#launchpad-yellow 2011-09-05
<bac> hello gmb
<gmb> bac: Hi.
<gmb> Happy thou-shalt-labor-for-thine-supper day.
<bac> going to be quiet around here today
<gmb> Indeed.
<bac> yes, thanks
<bac> i'm woefully in arrears on vacation time...
<gmb> :/
<bac> gmb: ugh, we're to do CHR this week...did you remember?
<gmb> bac: Yeah, I've taken one pass at it already, will try to take another one before I EoD.
<bac> gmb: great
 * gmb -> rebooting for updates
 * bac chrs
 * bac really dislikes RT...immensely
<bac> we need to up the 'contact this user' quota for LP peeps doing CHR
#launchpad-yellow 2011-09-06
<gary_poster> bac benji gmb, call in 2
<gary_poster> and hiya
<gmb> k
<bac> ok
<gary_poster> bug 838825 gmb
<_mup_> Bug #838825: Async comment loading doesn't display the comment form <bugs-async-comments> <Launchpad itself:Triaged> < https://launchpad.net/bugs/838825 >
<bac> gary_poster: when running natty on bare MBP do you ever use an external monitor?

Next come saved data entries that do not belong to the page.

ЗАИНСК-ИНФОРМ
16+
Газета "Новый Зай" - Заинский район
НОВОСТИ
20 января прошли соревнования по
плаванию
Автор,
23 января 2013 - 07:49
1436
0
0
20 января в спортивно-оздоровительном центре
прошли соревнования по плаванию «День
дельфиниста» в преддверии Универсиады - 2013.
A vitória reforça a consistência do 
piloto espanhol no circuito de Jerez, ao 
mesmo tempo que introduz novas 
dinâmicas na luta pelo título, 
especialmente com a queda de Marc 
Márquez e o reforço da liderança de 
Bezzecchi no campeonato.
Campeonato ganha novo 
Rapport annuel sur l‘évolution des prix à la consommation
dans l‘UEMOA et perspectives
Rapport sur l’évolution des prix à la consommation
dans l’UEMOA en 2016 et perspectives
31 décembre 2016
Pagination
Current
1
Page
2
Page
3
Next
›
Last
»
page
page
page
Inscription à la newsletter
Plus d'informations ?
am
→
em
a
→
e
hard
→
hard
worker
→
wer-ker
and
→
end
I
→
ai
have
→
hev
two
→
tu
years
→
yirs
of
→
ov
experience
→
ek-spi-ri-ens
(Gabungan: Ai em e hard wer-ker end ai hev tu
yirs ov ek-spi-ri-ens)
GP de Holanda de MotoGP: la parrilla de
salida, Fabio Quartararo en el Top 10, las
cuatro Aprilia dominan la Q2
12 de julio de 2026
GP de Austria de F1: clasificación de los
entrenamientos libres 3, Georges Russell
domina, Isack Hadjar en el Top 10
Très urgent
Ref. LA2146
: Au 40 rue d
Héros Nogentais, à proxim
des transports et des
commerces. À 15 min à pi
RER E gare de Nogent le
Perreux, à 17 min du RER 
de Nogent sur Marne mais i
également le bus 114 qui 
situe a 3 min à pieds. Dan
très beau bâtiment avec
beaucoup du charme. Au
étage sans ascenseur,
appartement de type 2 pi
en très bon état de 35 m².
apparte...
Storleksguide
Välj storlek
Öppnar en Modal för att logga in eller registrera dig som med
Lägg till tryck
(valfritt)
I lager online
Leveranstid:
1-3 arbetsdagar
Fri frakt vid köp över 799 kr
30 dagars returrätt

<gary_poster> bac, yes (though it's been awhile since I pursued that project.  My Mac/VM is just so convenient)
<bac> gary_poster: on my 5,1 the nvidia driver hangs at boot and the community driver doesn't support the display port.  :(
<bac> VM for me again
<bac> i had forgotten this fact before buying my new 27" monitor
<gary_poster> bac, huh.  WFM.  Mine's a 27 too, and...I use the "big" nvidia card always.  I think mine is a 5,3
<bac> gary_poster: dunno.  worked with bryce for a long time and he was stumped wrt nvidia
<gary_poster> eesh. :-/
<gary_poster> ...CHR...
<gary_poster> wow, bac and gmb, great job on CHR.  Thanks.  Done.
<gary_poster> lunch
<benji> Reason 85 I enjoy working from home: Mello Yello floats after lunch.
<bac> benji: wow.  is that really good?
<benji> bac: I'm a big fan of Mello Yello, so you may want to judge for yourself.
<bac> gary_poster, benji: can you connect to canonical imap server?
<gary_poster> bac, no
<bac> gary_poster: hey, me neither!
<gary_poster> :-)
<gary_poster> tha's ok it was mostly spam anyway :-P
<bac> we should all just use gmail
<gary_poster> heh
<benji> gary_poster: (background: I'm trying to figure out why the MP diffs aren't being generated) I seem to recall a way to get up to date logs from the servers that run the cron scripts, but where I'm looking (/srv/launchpad.net-logs/) doesn't seem to be it.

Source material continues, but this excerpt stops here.